(Input records)

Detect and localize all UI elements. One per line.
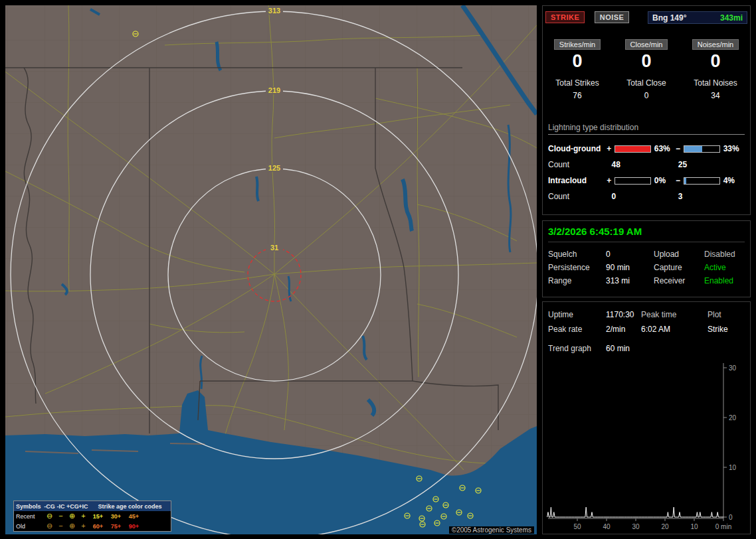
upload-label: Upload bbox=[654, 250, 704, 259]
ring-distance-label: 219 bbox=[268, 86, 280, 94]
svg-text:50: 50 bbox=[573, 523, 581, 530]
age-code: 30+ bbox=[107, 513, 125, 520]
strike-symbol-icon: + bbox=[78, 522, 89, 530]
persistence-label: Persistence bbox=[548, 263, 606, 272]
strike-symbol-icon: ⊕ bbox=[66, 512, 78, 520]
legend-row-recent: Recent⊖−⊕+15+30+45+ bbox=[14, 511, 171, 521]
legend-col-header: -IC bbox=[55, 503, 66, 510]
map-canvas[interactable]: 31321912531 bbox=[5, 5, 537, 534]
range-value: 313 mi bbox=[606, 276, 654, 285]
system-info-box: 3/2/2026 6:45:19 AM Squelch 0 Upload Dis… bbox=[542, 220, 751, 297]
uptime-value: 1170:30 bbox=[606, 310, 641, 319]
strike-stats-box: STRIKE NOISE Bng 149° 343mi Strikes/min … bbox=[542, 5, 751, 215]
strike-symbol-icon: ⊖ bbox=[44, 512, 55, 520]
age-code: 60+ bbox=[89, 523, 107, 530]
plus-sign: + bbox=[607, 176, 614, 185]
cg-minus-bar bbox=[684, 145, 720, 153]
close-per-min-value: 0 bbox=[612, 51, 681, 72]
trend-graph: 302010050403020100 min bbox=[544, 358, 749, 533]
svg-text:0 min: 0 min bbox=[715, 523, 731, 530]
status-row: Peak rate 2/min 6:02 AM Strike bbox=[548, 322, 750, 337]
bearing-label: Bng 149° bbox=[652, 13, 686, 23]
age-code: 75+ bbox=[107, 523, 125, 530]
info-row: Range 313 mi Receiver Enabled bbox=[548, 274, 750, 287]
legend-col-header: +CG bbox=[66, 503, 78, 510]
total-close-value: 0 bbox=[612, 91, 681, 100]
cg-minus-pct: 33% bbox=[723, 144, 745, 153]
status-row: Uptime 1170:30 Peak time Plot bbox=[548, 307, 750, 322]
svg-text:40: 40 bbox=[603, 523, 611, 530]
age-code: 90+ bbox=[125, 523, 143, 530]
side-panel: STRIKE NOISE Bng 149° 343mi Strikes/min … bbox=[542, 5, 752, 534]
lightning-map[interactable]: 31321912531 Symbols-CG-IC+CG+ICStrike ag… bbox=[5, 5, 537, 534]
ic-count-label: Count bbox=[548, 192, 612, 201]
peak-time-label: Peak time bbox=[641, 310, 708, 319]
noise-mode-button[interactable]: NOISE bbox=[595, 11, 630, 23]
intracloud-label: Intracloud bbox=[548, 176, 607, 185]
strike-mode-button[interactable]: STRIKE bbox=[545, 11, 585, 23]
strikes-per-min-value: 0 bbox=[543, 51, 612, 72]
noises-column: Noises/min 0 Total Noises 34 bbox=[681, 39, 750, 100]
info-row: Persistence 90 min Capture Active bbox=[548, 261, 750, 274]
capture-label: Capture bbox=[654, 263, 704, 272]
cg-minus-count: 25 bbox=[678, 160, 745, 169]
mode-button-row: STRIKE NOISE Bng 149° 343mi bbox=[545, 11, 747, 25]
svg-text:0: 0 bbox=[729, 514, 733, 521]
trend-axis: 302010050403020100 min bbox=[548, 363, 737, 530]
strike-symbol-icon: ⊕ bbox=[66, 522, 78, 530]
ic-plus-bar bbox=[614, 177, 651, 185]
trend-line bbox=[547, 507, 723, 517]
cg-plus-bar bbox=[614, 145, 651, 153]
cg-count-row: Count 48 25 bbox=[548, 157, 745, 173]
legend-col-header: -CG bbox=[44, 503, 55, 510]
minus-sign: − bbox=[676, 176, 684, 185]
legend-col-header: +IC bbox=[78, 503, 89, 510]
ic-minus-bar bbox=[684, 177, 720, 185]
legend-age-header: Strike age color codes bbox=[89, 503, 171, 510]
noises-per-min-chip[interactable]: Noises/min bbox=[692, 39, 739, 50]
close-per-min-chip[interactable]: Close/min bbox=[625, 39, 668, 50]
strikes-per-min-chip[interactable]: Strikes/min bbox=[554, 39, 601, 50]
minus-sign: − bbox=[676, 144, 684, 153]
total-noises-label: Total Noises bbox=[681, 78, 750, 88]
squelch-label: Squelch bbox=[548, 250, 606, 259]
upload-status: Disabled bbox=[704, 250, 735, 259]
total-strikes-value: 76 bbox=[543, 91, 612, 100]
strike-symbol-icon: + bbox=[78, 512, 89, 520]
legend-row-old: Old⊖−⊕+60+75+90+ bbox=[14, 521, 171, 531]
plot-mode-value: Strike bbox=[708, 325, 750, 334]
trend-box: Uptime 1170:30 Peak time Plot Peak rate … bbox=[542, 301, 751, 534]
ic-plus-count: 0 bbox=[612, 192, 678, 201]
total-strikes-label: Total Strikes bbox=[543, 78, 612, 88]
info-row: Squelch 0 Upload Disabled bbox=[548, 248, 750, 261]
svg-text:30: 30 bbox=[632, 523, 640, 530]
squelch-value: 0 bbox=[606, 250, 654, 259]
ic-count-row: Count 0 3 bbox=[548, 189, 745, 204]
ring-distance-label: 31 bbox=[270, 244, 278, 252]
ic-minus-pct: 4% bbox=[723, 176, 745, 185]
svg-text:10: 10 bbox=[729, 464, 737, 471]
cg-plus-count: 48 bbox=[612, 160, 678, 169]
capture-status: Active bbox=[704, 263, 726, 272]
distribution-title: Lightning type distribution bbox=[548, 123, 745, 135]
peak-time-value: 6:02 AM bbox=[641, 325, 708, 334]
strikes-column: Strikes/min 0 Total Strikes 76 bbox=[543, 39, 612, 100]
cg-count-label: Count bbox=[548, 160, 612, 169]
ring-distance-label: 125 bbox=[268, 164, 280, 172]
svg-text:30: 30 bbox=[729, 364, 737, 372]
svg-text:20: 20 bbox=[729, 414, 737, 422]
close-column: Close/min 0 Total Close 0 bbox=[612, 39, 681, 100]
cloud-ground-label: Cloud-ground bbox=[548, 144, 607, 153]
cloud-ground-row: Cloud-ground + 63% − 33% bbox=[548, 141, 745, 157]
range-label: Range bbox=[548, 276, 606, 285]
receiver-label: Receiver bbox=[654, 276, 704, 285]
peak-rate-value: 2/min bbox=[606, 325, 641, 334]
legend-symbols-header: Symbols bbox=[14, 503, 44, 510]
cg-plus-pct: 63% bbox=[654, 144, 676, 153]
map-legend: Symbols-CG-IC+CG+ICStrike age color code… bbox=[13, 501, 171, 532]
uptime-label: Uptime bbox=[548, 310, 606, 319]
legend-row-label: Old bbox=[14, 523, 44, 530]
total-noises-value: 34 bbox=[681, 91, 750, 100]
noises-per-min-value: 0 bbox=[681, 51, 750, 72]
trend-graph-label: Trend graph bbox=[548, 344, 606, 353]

(End Input records)
(Input records)

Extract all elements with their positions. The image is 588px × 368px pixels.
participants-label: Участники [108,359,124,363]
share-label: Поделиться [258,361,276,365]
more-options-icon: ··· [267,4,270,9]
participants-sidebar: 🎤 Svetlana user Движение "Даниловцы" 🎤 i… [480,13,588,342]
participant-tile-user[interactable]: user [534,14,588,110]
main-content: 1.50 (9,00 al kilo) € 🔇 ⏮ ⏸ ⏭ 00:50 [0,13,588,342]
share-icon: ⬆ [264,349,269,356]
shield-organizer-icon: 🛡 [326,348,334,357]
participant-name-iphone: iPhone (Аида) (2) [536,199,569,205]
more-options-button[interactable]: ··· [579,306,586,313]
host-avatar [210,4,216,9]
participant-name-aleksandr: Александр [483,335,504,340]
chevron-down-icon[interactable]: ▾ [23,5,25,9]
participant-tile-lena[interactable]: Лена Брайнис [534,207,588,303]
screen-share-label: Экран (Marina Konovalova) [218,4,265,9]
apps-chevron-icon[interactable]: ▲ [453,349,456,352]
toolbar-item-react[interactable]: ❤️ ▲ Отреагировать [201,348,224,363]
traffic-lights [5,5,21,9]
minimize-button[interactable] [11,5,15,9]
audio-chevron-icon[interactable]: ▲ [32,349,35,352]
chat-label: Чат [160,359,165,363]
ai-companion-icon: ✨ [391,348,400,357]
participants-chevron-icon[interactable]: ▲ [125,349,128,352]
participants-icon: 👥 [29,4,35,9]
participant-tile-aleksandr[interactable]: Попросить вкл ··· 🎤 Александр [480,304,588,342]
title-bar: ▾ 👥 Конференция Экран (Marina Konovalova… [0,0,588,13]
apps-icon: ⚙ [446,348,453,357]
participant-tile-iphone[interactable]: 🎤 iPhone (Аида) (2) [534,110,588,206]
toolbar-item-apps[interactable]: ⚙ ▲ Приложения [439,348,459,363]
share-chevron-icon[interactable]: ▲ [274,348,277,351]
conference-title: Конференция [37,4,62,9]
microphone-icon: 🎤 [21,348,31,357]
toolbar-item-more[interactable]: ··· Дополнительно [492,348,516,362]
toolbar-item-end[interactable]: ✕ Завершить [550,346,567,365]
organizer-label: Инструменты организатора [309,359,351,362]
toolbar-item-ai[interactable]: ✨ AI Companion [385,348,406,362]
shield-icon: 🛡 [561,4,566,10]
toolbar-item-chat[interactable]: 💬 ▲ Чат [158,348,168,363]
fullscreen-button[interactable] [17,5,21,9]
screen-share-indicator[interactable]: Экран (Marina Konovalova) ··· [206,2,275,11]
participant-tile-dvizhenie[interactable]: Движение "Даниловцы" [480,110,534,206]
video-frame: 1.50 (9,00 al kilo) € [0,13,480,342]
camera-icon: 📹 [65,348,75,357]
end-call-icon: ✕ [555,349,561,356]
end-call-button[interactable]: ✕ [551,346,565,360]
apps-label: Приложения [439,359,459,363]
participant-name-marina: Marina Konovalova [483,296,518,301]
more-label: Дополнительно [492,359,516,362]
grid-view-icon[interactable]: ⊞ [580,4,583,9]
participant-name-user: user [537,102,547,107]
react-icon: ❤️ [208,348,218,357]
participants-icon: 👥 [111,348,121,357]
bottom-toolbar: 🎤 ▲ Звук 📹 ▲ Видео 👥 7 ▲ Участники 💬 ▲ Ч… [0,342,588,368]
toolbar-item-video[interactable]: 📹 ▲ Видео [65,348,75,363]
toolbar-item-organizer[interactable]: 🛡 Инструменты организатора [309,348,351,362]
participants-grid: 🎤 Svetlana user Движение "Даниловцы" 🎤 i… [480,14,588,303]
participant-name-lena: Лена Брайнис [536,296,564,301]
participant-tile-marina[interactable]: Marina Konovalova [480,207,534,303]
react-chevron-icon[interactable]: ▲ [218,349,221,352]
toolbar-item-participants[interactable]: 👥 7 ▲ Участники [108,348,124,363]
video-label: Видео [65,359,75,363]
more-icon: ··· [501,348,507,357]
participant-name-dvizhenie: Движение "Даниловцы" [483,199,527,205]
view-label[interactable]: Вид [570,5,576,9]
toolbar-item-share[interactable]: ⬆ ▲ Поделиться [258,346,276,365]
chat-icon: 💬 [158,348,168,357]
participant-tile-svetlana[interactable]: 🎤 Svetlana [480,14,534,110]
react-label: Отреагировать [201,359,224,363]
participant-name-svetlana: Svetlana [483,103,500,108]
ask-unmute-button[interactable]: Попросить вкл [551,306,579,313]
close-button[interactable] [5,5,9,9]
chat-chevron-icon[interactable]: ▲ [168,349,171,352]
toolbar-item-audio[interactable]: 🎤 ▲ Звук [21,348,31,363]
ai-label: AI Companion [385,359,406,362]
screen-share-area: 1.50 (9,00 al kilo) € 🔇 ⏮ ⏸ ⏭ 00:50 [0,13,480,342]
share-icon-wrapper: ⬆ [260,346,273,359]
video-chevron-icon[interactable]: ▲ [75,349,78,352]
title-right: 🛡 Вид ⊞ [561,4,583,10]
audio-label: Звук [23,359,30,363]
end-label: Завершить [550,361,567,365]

(End Input records)

- **Prompt**: Find and copy each line above that includes the string "ground".

- **The answer**:
cloud-ground-label: Cloud-ground bbox=[548, 144, 607, 153]
cloud-ground-row: Cloud-ground + 63% − 33% bbox=[548, 141, 745, 157]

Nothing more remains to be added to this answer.